09.04.1973

So schnell und fähig

Das Heer will Erfahrungen aus dem Hubschrauberkrieg in Vietnam für den deutschen Gebrauch abwandeln. Die Heeresflieger glauben ein Mittel gegen die etwa dreifache Panzerüberlegenheit des Warschauer Paktes in Europa gefunden zu haben: den Panzerabwehrhubschrauber (PAH).
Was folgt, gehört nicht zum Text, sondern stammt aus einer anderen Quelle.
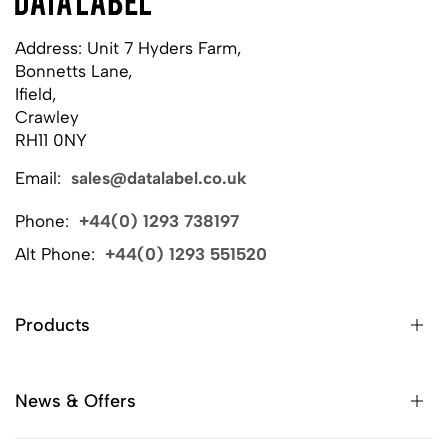
Address: Unit 7 Hyders Farm,
Bonnetts Lane,
Ifield,
Crawley
RH11 0NY
Email:
sales@datalabel.co.uk
Phone:
+44(0) 1293 738197
Alt Phone:
+44(0) 1293 551520
Products
News & Offers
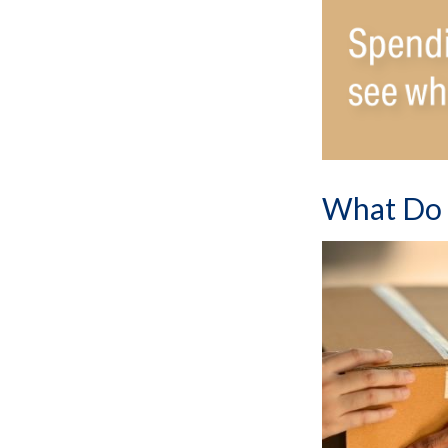
What Do 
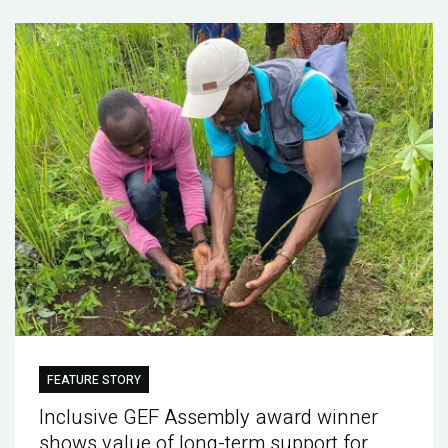
FEATURE STORY
Inclusive GEF Assembly award winner
shows value of long-term support for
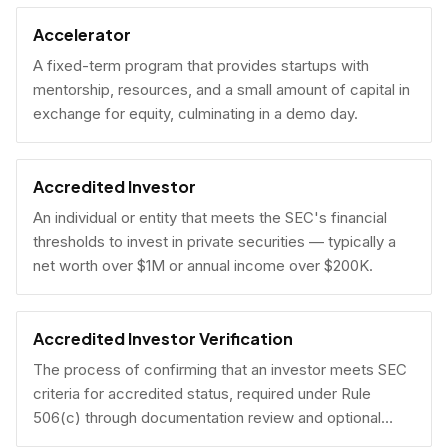
Accelerator
A fixed-term program that provides startups with
mentorship, resources, and a small amount of capital in
exchange for equity, culminating in a demo day.
Accredited Investor
An individual or entity that meets the SEC's financial
thresholds to invest in private securities — typically a
net worth over $1M or annual income over $200K.
Accredited Investor Verification
The process of confirming that an investor meets SEC
criteria for accredited status, required under Rule
506(c) through documentation review and optional
under Rule 506(b) via self-certification.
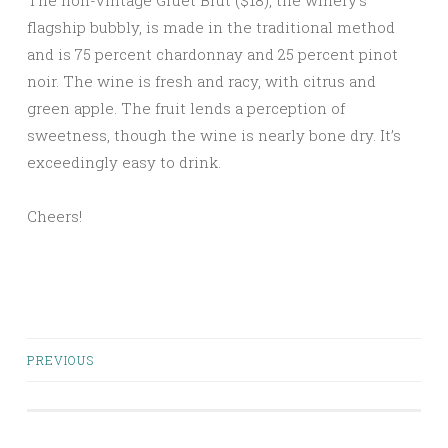
The non-vintage Gruet Brut ($18), the winery’s
flagship bubbly, is made in the traditional method
and is 75 percent chardonnay and 25 percent pinot
noir. The wine is fresh and racy, with citrus and
green apple. The fruit lends a perception of
sweetness, though the wine is nearly bone dry. It’s
exceedingly easy to drink.
Cheers!
Posts
PREVIOUS
navigation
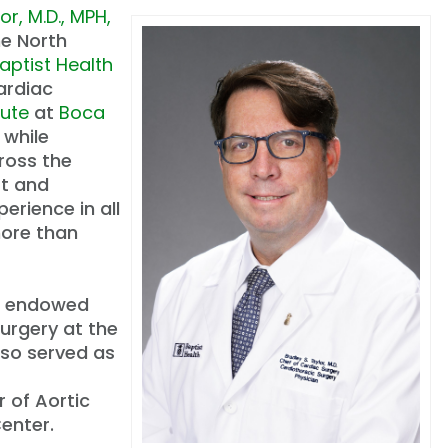
or, M.D., MPH,
he North
aptist Health
cardiac
tute
at
Boca
while
ross the
rt and
erience in all
more than
 an endowed
Surgery at the
lso served as
 of Aortic
enter.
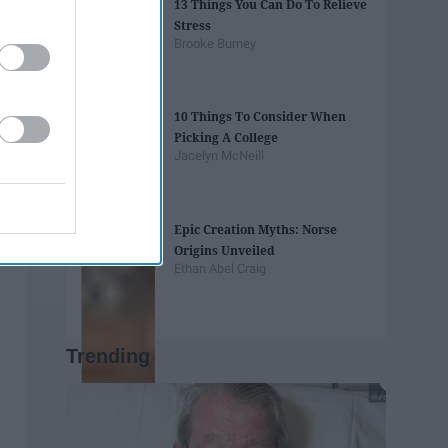
13 Things You Can Do To Relieve
Stress
Brooke Burney
10 Things To Consider When
Picking A College
Jacelyn McNeill
Epic Creation Myths: Norse
Origins Unveiled
Ethan Abel Craig
Trending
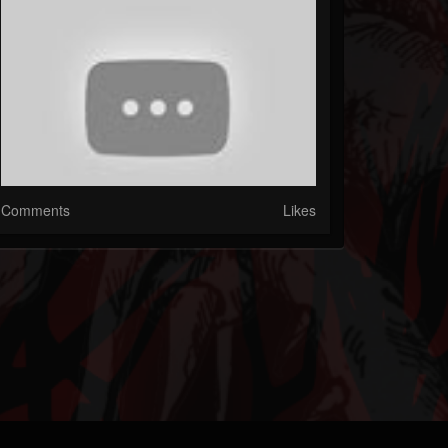
Comments
Likes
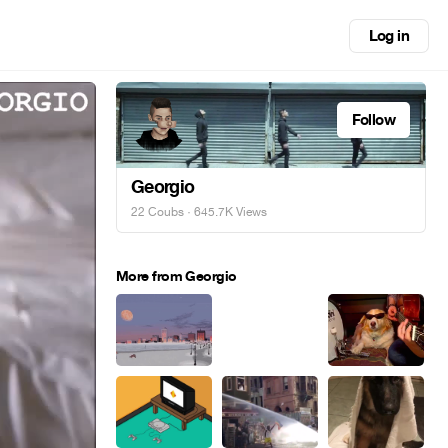
Log in
Follow
Georgio
22 Coubs
· 645.7K Views
More from Georgio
Der Rüstungsstaatssekretär der Hardthöhe, Siegfried. Mann, genehmigte jetzt den Heeresfliegern Millionenbeträge: Ihr Inspizient, Brigadegeneral Hans Drebing, darf seit dem 1. April mit einer Hubschrauber-Versuchsstaffel von zehn -- vom Luftfahrtkonzern Messerschmitt-Bölkow-Blohm (MBB) gecharterten -- Klein-Helikoptern des Typs Bo-105 experimentieren (Photo). Leihgebühr für ein Jahr: drei Millionen Mark.
Die Versuche mit der bislang schon an Polizei, Grenzschutz und zivile Kunden verkauften Bo-105 (Preis: rund 850 000 Mark) sollen beweisen, daß bewaffnete leichte Helikopter zur Panzerabwehr taugen. Drebing: "Wie das Sturmgeschütz im Zweiten Weltkrieg, nur losgelöst vom Boden, zehnmal so schnell und fähig, mit der ersten Rakete auf drei bis vier Kilometer voll zu treffen." Die ersten Erfahrungen sammelten die Heeresflieger im Frühsommer 1972, als Deutsche, Amerikaner und Kanadier in der Gegend von Ansbach Duelle zwischen Bundeswehr-"Leoparden" und Hubschraubern austrugen. Die Übung endete mit einem überlegenen Erfolg der Helikopter: Die Bordschutzen simulierten scharfe Schüsse mit Laserstrahlen und setzten 15 Leoparden außer Gefecht, bevor der begleitende Flakpanzer einen Hubschrauber traf.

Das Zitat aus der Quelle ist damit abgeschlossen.